──────── PROVIDED DATA
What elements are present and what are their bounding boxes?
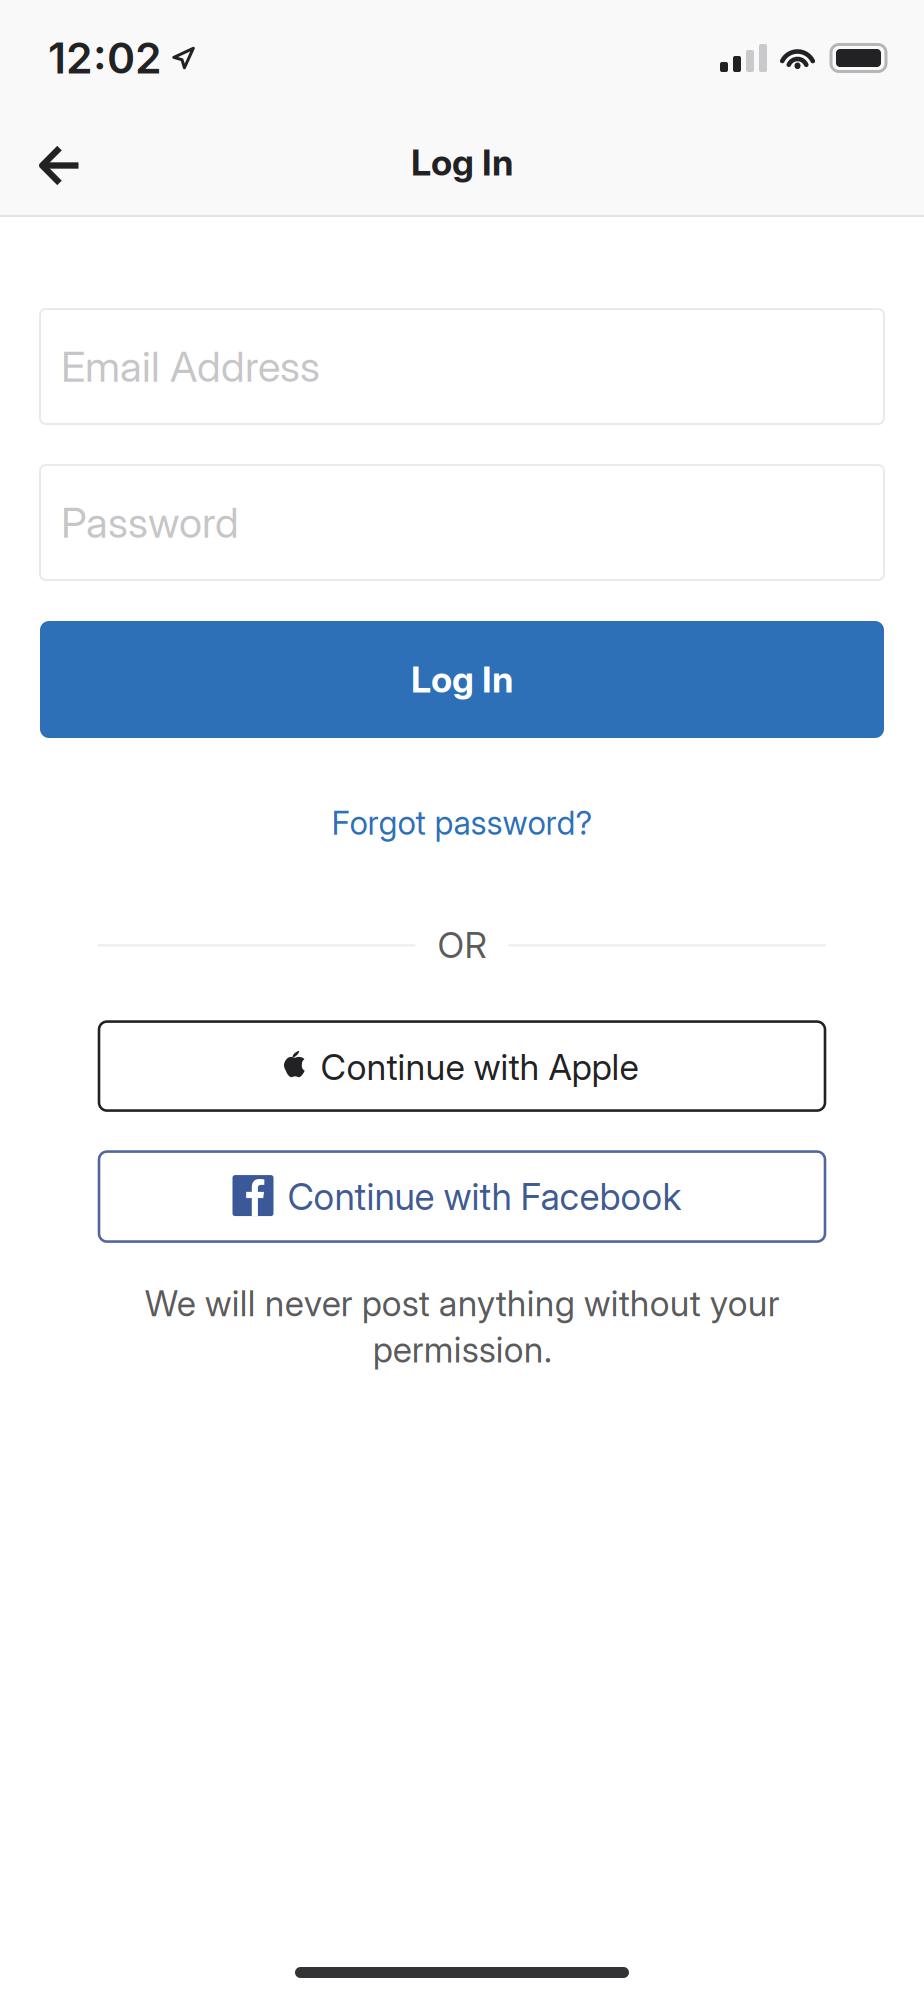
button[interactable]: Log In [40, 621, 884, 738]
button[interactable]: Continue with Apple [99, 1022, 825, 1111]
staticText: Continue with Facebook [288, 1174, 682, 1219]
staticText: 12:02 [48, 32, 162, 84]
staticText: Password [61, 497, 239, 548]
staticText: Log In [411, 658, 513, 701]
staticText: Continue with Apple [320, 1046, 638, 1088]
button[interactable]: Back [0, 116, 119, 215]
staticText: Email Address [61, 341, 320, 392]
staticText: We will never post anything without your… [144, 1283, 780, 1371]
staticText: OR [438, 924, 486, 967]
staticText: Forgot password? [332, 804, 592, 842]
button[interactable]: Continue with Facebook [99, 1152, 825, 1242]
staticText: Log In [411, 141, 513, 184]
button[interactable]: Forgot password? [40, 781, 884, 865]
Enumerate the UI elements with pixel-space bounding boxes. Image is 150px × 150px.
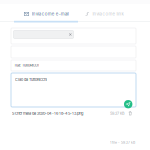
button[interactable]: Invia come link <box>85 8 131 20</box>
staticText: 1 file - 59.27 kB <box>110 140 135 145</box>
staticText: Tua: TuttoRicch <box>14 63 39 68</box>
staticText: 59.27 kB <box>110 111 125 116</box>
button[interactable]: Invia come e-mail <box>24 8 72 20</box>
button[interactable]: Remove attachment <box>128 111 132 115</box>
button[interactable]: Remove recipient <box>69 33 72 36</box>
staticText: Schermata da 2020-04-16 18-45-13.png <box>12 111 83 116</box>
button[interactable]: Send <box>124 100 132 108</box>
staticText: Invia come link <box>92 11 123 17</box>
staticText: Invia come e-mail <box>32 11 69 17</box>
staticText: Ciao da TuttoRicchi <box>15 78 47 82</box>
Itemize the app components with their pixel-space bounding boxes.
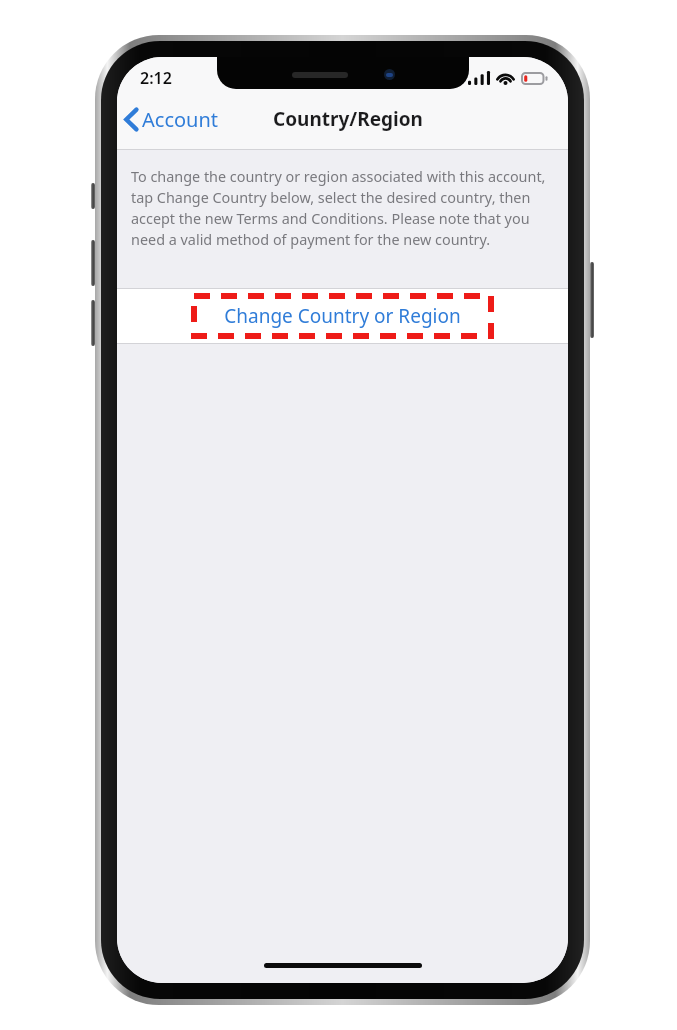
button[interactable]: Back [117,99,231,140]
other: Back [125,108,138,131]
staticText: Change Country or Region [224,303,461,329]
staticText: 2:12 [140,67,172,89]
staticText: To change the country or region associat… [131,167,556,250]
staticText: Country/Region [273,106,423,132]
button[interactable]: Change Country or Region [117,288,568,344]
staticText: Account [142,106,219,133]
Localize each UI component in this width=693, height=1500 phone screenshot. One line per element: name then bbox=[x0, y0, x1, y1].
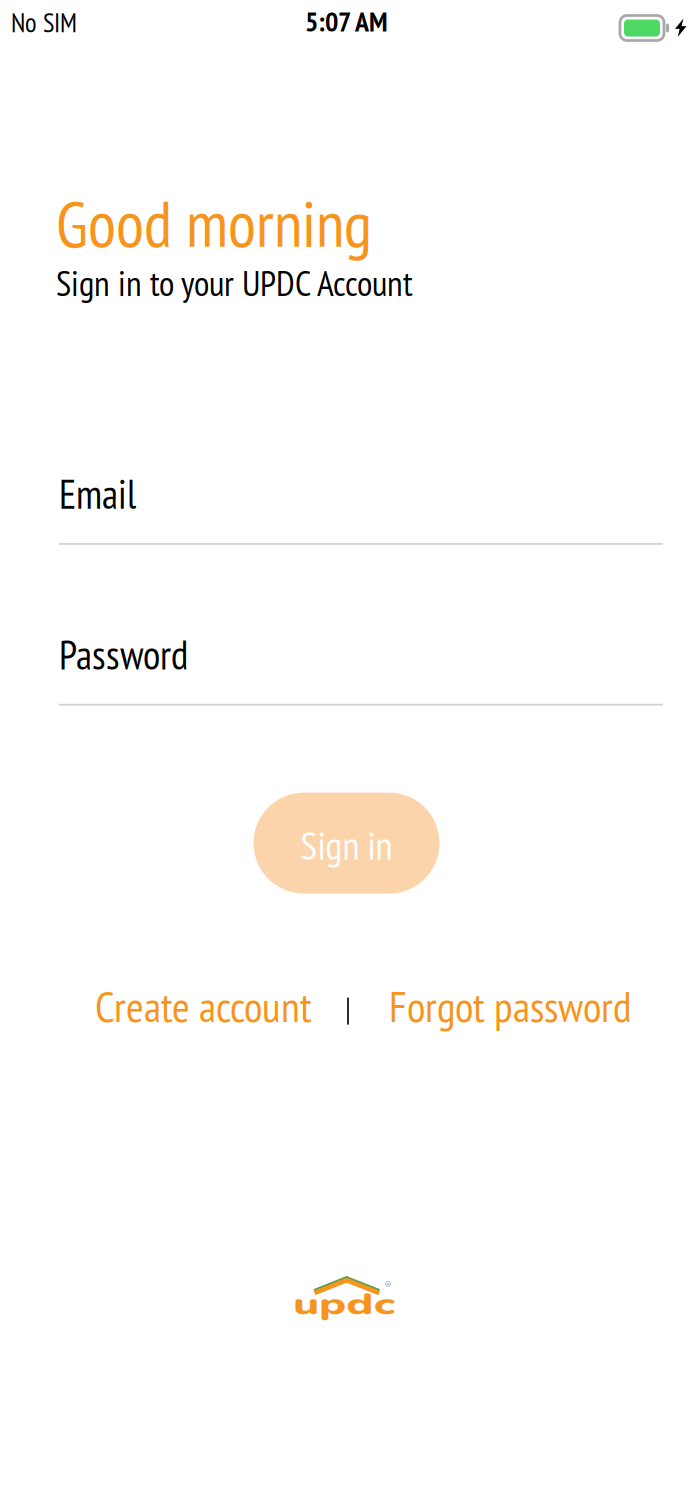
────────────────
──────── PROVIDED DATA
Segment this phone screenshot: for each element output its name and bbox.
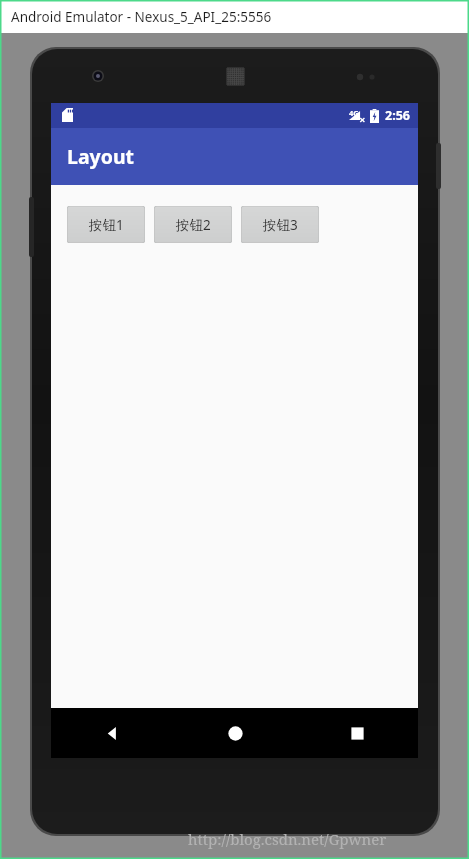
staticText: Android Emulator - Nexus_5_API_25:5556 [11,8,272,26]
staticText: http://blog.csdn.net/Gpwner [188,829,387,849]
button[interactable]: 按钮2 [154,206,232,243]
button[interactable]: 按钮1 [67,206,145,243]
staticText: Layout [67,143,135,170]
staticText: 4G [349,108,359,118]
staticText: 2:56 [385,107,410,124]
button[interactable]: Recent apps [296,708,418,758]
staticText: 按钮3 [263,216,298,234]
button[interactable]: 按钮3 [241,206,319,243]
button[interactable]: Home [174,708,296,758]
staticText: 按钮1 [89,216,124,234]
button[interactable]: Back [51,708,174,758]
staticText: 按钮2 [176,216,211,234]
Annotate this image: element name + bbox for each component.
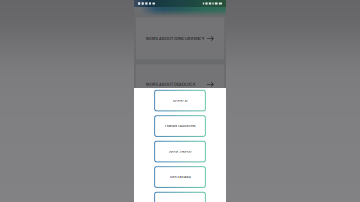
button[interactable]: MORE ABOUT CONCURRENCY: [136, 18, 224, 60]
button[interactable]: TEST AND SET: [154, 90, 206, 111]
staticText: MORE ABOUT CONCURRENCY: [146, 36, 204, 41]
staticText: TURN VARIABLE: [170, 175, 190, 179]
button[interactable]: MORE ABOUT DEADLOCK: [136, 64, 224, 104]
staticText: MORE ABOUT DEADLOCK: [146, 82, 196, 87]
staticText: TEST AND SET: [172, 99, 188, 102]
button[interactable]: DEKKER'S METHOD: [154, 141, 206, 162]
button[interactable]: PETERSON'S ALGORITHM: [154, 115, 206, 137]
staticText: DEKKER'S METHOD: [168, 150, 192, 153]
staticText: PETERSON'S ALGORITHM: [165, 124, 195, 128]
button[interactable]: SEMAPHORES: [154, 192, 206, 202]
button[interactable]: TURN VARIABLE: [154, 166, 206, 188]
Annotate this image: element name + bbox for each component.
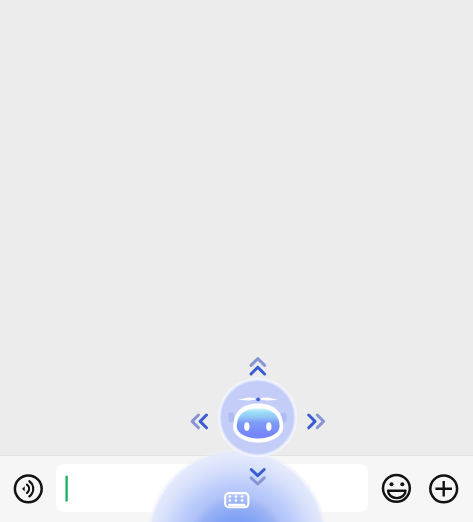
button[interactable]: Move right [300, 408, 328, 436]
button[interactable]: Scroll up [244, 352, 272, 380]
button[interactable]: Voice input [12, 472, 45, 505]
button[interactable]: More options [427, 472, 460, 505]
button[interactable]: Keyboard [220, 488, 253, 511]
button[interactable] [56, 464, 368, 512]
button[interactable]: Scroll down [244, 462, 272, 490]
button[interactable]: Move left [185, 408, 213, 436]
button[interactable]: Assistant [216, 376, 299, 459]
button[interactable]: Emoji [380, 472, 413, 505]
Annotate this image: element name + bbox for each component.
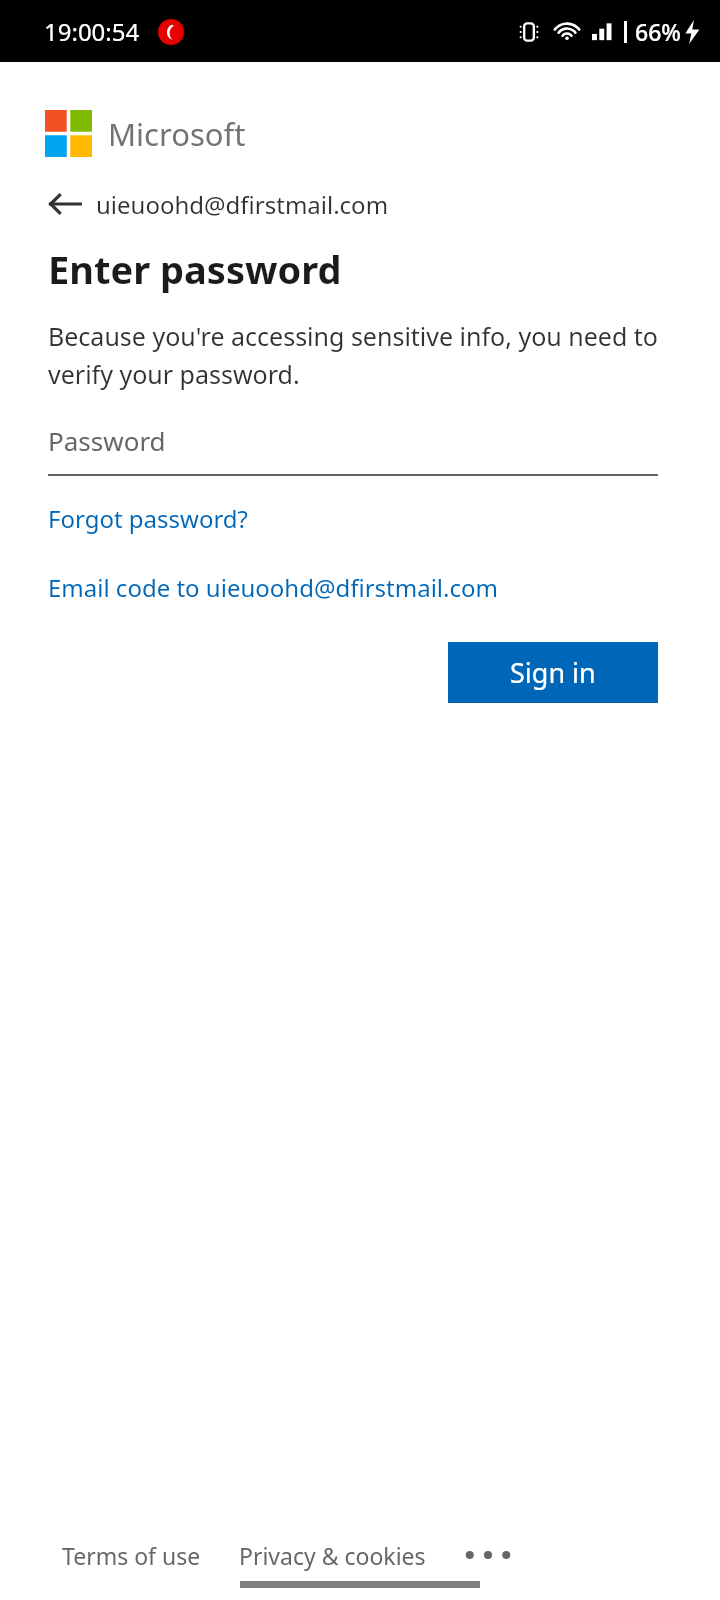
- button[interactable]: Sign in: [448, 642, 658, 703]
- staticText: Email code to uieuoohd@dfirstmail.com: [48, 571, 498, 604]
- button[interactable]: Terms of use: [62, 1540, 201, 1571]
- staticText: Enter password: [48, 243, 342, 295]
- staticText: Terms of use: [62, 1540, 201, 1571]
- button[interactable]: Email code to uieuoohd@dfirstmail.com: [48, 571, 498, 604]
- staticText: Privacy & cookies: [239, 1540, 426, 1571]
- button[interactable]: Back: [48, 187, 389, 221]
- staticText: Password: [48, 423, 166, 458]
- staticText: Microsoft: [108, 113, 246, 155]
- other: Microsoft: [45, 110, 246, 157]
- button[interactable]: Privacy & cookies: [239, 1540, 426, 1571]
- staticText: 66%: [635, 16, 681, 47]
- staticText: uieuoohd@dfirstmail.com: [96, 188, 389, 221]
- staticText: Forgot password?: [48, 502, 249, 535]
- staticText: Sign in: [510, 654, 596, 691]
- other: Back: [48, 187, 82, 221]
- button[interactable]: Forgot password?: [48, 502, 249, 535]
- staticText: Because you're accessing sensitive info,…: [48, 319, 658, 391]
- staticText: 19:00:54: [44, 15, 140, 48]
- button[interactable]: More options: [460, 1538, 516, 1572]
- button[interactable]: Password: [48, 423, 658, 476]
────────────────
──────── PROVIDED DATA
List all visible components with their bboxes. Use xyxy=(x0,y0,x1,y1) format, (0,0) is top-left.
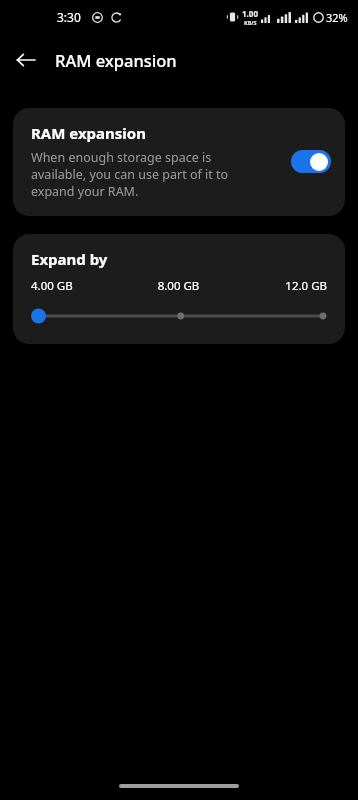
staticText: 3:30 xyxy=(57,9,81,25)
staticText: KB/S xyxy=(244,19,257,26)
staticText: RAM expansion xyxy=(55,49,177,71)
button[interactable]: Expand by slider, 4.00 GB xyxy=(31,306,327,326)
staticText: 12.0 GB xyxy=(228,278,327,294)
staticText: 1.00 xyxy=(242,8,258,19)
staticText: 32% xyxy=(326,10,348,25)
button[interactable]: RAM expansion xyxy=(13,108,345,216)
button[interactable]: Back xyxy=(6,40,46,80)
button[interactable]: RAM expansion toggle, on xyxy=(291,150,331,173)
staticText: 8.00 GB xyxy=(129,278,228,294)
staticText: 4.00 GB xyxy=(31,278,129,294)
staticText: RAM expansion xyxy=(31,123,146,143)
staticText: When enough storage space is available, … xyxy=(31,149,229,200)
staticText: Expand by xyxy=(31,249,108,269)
────────────────
# [DIRECTIONS]
What you write out is the stretch of entries from the line containing "Itemize the app" to the line containing "Localize each UI", word for word, with both end lines and no pictures.

# [ANSWER TO THIS PROBLEM]
Itemize the app components with their pixel-space bounding boxes.
button[interactable]: Back [117,99,231,140]
other: Back [125,108,138,131]
staticText: Change Country or Region [224,303,461,329]
staticText: 2:12 [140,67,172,89]
staticText: To change the country or region associat… [131,167,556,250]
staticText: Country/Region [273,106,423,132]
button[interactable]: Change Country or Region [117,288,568,344]
staticText: Account [142,106,219,133]
Localize each UI component in this width=693, height=1500 phone screenshot. One line per element: name then bbox=[x0, y0, x1, y1].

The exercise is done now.